То, что лицо мое пылает нездоровым румянцем и вообще я скатываюсь в какое-то лихорадочное состояние, заметила к концу третьей лекции даже надзидама.
Она великодушно отправила меня в дортуар.
До дортуара я уже не дошла.
Еще в коридоре меня как-то странно повело, перед глазами все поплыло и завертелось, и я по стеночке съехала на пол, где меня и нашел один из охранников.
Последующие три дня я провалялась в лазарете, знать не зная всех захватывающих подробностей поимки начальника охраны.
Поймать-то его поймали. Как выяснилось, в тот же день. Так прямо со стрелой, торчащей из груди, которую я ему с перепугу всадила, но что делать дальше, никто не знал.
А наимудрейший Ректор почему-то не рискнул произвести захоронение без присутствия захудалой воспитанницы с двузначным номером вместо имени.
Начальника закинули в одно из помещений Перста, приставив к усиленной поперечными брусьями двери усиленную же охрану. То есть двух человек вместо одного по Уставу.
Днем начальник охраны лежал тише воды, ниже травы. Зато уж ночью началось…
Место пребывания ему не понравилось, и он начал выбираться из камеры. Дверь, говорят, ходила ходуном, и было еще что-то, пострашнее, но что?
Только итог утром был налицо: два свихнувшихся охранника, неспособных быть свидетелями ночных событий.
На следующую ночь поставили четырех.
И зря.
В сумме это составило шесть сошедших с ума бедолаг.
На следующее утро, когда эти охранники были помещены в соседнюю со мной палату лазарета, я сквозь мутную, горячую дрему услышала режущий уши, заискивающий голос надзидамы:
– Я тоже удивляюсь, господин Ректор, что воспитанница за номером Двадцать Два тяжело заболела, несмотря на все те процедуры закаливания, которые мы с ними проводим согласно утвержденному плану.
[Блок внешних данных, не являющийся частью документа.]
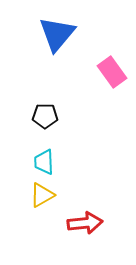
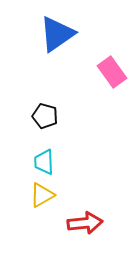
blue triangle: rotated 15 degrees clockwise
black pentagon: rotated 15 degrees clockwise
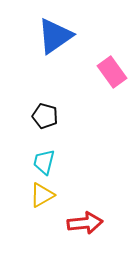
blue triangle: moved 2 px left, 2 px down
cyan trapezoid: rotated 16 degrees clockwise
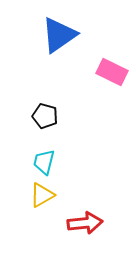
blue triangle: moved 4 px right, 1 px up
pink rectangle: rotated 28 degrees counterclockwise
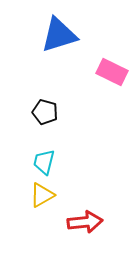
blue triangle: rotated 18 degrees clockwise
black pentagon: moved 4 px up
red arrow: moved 1 px up
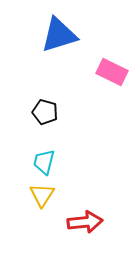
yellow triangle: rotated 28 degrees counterclockwise
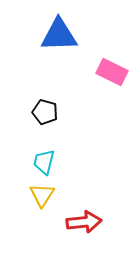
blue triangle: rotated 15 degrees clockwise
red arrow: moved 1 px left
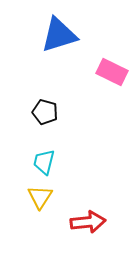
blue triangle: rotated 15 degrees counterclockwise
yellow triangle: moved 2 px left, 2 px down
red arrow: moved 4 px right
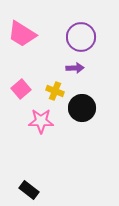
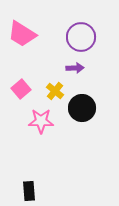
yellow cross: rotated 18 degrees clockwise
black rectangle: moved 1 px down; rotated 48 degrees clockwise
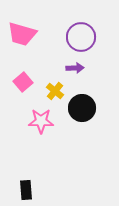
pink trapezoid: rotated 16 degrees counterclockwise
pink square: moved 2 px right, 7 px up
black rectangle: moved 3 px left, 1 px up
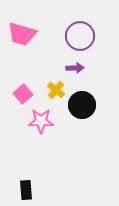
purple circle: moved 1 px left, 1 px up
pink square: moved 12 px down
yellow cross: moved 1 px right, 1 px up
black circle: moved 3 px up
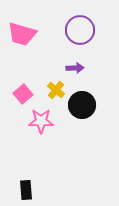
purple circle: moved 6 px up
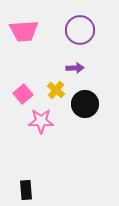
pink trapezoid: moved 2 px right, 3 px up; rotated 20 degrees counterclockwise
black circle: moved 3 px right, 1 px up
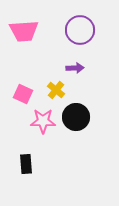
pink square: rotated 24 degrees counterclockwise
black circle: moved 9 px left, 13 px down
pink star: moved 2 px right
black rectangle: moved 26 px up
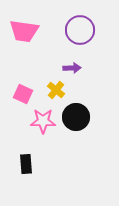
pink trapezoid: rotated 12 degrees clockwise
purple arrow: moved 3 px left
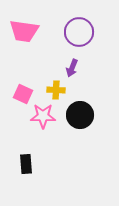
purple circle: moved 1 px left, 2 px down
purple arrow: rotated 114 degrees clockwise
yellow cross: rotated 36 degrees counterclockwise
black circle: moved 4 px right, 2 px up
pink star: moved 5 px up
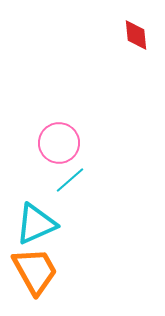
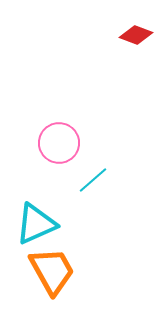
red diamond: rotated 64 degrees counterclockwise
cyan line: moved 23 px right
orange trapezoid: moved 17 px right
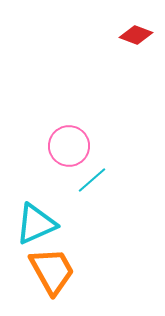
pink circle: moved 10 px right, 3 px down
cyan line: moved 1 px left
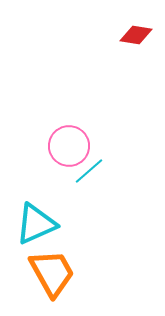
red diamond: rotated 12 degrees counterclockwise
cyan line: moved 3 px left, 9 px up
orange trapezoid: moved 2 px down
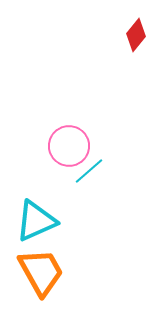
red diamond: rotated 60 degrees counterclockwise
cyan triangle: moved 3 px up
orange trapezoid: moved 11 px left, 1 px up
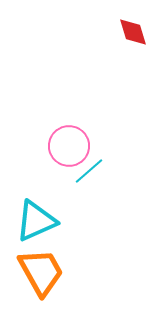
red diamond: moved 3 px left, 3 px up; rotated 56 degrees counterclockwise
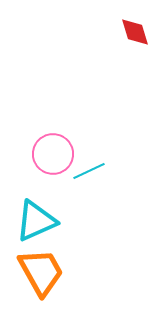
red diamond: moved 2 px right
pink circle: moved 16 px left, 8 px down
cyan line: rotated 16 degrees clockwise
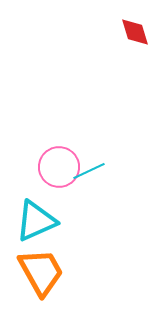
pink circle: moved 6 px right, 13 px down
Ну что тут можно сказать, одно слово – Дохлые!
"Сама Тупая!" – хотелось огрызнуться мне, но шевелить опухшим языком было противно.
Да и что говорить человеку, который способен на такое?
Даже я, одна из побежденных, истекая тихой ненавистью к победителям, и то изо всех сил не позволяю себе опускаться до называния их низким прозвищем, а эта заискивающая гнида…
Ей даже в голову не пришло, что так она лишь себя унижает!
Но раз она говорит "господин Ректор", значит, и он тут.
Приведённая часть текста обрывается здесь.